| Dataset |

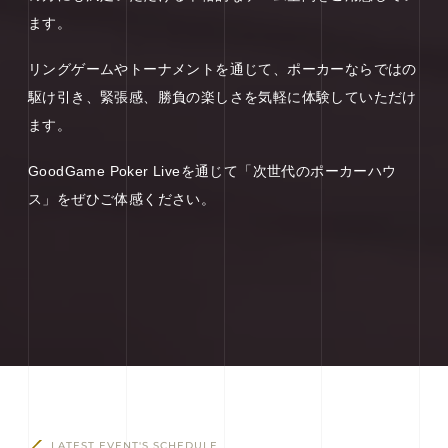
ます。
リングゲームやトーナメントを通じて、ポーカーならではの
駆け引き、緊張感、勝負の楽しさを気軽に体験していただけ
ます。
GoodGame Poker Liveを通じて「次世代のポーカーハウ
ス」をぜひご体感ください。
LATEST EVENT'S SCHEDULE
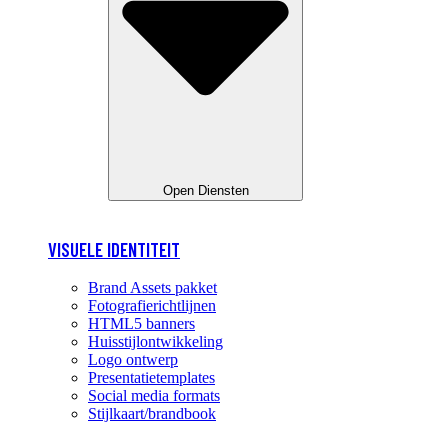
Open Diensten
VISUELE IDENTITEIT
Brand Assets pakket
Fotografierichtlijnen
HTML5 banners
Huisstijlontwikkeling
Logo ontwerp
Presentatietemplates
Social media formats
Stijlkaart/brandbook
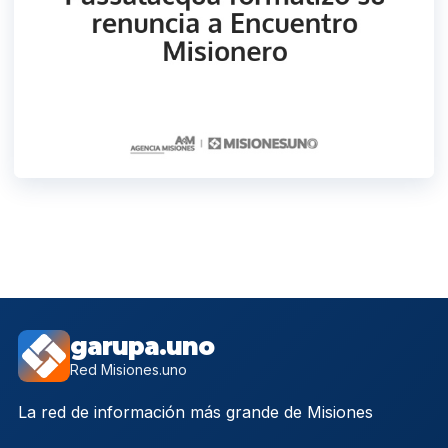
garupa.uno
Red Misiones.uno
La red de información más grande de Misiones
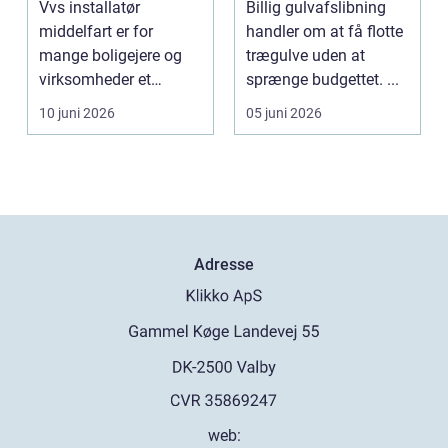
Vvs installatør
Billig gulvafslibning
flottere gulve
middelfart er for
handler om at få flotte
mange boligejere og
trægulve uden at
virksomheder et
sprænge budgettet. ...
søgeord, der duk...
10 juni 2026
05 juni 2026
Adresse
web:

| Exercise prompt |
Across all the entries above, how many lines hold the word "Misiones"? Answer with the number only.

| Final answer |
2